Tour à tour drôle ou tragique, empruntant la voie de la nouvelle, du conte ou du document, l'ensemble de ces textes est à même de délivrer un message aux italiens, mais aussi aux touristes et aux fervents de littérature. Reflet de la déstabilisation de l'individu dans un ordre du monde qui change, Des gens perdus de Gioacchino Criaco exprime au mieux ce malaise de la société, par la voix de Ciccio Tucci, rattaché au ROS, le service des opérations spéciales: Jusqu'à il y a quelques années, je t'aurais dit que nous avions fait le bon choix. Que nous avons été du bon côté de la barricade. Aujourd'hui, je regarde autour de nous et je ne distingue plus le bien du mal. Malgré nos sacrifices, d'ici peu, nous serons considérés comme de sales canailles. Le monde a pris un tour bizarre ces derniers temps. On nous a donné cet Etat et nous, nous l'avons conservé, s'ils en avaient construit un meilleur, nous l'aurions fait plus volontiers, en nous évitant peut-être le dégoût.

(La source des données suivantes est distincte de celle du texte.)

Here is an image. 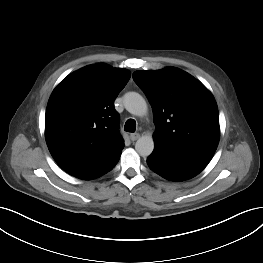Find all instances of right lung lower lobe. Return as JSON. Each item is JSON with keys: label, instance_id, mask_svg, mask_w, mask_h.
Returning <instances> with one entry per match:
<instances>
[{"label": "right lung lower lobe", "instance_id": "right-lung-lower-lobe-1", "mask_svg": "<svg viewBox=\"0 0 263 263\" xmlns=\"http://www.w3.org/2000/svg\"><path fill=\"white\" fill-rule=\"evenodd\" d=\"M119 158H120V156H118L111 163H109L108 165L104 166L101 169H98V170H95V171H91V172H88V173H84V174L76 176V177H78L80 179H85V180L98 178V177L106 174L110 170H112L114 168V166L117 164V162L119 161Z\"/></svg>", "mask_w": 263, "mask_h": 263}]
</instances>
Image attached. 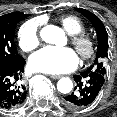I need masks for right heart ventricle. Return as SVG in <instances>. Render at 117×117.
Wrapping results in <instances>:
<instances>
[{
    "label": "right heart ventricle",
    "instance_id": "e07e8e85",
    "mask_svg": "<svg viewBox=\"0 0 117 117\" xmlns=\"http://www.w3.org/2000/svg\"><path fill=\"white\" fill-rule=\"evenodd\" d=\"M59 22L70 35L80 34L85 29L83 22L73 15L61 17Z\"/></svg>",
    "mask_w": 117,
    "mask_h": 117
}]
</instances>
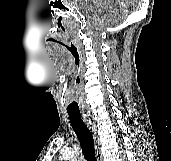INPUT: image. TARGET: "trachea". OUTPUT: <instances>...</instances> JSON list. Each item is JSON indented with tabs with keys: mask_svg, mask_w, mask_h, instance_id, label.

Francesco De Filippo, pour sa part - auteur d'un roman âpre et dur, L'offense - sur fond de misère sociale, d'exploitation des immigrés et de mafias, nous raconte avec Ordures, le scandale des déchets à Pianura, un quartier de Naples. Le monologue grinçant de Totore, un marin qui répond à un journaliste de la RAI, se joue délibérément des clichés attribués aux italiens pour mieux asséner ses quatre vérités, contre ceux qui ont débarqué, ne se contentaient pas de prendre les maisons, les commerces et la terre, mais voulaient tout. Parce que les ordures, c'est une richesse! Cette nouvelle particulièrement réussie, ressemble à un documentaire décrivant méticuleusement les mécanismes du pouvoir, et donne la parole aux victimes anonymes, broyées dans un système offrant peu de perspectives d'espoir: On s'en est même pas aperçus, et on est devenus africains, on a glissé vers le Sud, alors qu'on pensait être immobiles. Y'a rien d'autre à gagner de cette vie: nous sommes Gaza et nous sommes Kochogoro. On meurt comme les thons, enfermés dans la dernière cage, l'air nous manque. Aidez-nous, aidez les gens de bien, passqu'ici, on vit plus...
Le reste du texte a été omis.